▶ [TASK BRIEF]
Beginning with the first line, copy out each line of the material until the line containing "Task: Click on the 山梨県" has been copied as well.
□ □ □ □ □
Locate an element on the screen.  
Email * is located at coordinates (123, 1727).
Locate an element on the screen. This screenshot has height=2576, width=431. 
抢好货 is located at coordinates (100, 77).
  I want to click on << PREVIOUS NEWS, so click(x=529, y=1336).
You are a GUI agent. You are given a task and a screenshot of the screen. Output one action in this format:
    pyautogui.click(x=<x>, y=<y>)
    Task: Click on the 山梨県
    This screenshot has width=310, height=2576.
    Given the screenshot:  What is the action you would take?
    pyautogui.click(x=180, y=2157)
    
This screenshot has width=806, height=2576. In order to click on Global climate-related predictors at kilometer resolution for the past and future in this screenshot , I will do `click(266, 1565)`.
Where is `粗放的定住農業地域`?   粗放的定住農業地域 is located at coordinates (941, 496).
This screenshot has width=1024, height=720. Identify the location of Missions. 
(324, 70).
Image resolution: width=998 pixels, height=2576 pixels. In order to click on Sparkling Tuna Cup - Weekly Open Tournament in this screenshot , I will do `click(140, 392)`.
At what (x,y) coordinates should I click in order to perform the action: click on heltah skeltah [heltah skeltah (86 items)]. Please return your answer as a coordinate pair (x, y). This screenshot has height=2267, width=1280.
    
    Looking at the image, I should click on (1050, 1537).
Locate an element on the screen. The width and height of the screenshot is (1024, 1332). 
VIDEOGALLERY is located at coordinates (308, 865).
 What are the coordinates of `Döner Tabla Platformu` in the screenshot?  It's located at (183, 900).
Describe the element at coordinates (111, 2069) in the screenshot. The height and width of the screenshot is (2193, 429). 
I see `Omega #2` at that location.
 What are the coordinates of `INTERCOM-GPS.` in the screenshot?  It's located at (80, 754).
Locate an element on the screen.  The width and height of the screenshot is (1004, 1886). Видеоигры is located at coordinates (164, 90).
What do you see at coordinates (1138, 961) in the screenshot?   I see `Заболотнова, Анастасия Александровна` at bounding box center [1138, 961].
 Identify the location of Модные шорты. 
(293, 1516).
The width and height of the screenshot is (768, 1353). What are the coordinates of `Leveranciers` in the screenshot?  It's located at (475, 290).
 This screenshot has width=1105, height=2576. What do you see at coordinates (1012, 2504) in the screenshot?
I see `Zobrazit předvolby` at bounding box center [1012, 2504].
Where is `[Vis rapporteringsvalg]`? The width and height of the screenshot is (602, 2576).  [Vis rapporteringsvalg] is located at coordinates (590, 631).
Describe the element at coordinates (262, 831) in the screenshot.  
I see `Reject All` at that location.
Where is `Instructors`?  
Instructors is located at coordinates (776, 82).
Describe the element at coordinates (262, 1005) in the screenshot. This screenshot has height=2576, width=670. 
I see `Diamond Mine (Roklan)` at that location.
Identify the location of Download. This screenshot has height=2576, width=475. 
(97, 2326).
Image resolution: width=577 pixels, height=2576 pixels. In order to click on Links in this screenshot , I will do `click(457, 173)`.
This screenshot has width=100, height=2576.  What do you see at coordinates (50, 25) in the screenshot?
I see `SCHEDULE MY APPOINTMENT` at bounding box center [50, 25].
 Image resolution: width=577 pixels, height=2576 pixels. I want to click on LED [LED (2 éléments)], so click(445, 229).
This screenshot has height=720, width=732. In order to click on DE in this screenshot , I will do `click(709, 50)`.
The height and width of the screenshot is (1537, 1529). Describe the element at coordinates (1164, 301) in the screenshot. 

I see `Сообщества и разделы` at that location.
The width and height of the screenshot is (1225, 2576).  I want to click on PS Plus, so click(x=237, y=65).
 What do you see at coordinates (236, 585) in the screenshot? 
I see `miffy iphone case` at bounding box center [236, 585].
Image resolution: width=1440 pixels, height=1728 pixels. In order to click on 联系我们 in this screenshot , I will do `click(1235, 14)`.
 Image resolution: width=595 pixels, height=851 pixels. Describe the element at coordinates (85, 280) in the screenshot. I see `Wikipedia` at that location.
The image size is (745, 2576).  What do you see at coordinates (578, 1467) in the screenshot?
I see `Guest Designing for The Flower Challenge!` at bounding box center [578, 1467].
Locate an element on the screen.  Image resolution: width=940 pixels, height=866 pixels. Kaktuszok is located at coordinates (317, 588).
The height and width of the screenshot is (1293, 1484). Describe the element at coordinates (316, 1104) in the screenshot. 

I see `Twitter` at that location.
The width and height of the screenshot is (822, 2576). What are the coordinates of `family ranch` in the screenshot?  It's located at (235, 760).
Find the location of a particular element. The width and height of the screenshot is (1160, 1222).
□ □ □ □ □
▶ [ANSWER TO THIS EXERCISE]
Locate an element on the screen.  
Email * is located at coordinates (123, 1727).
Locate an element on the screen. This screenshot has height=2576, width=431. 
抢好货 is located at coordinates (100, 77).
  I want to click on << PREVIOUS NEWS, so click(x=529, y=1336).
You are a GUI agent. You are given a task and a screenshot of the screen. Output one action in this format:
    pyautogui.click(x=<x>, y=<y>)
    Task: Click on the 山梨県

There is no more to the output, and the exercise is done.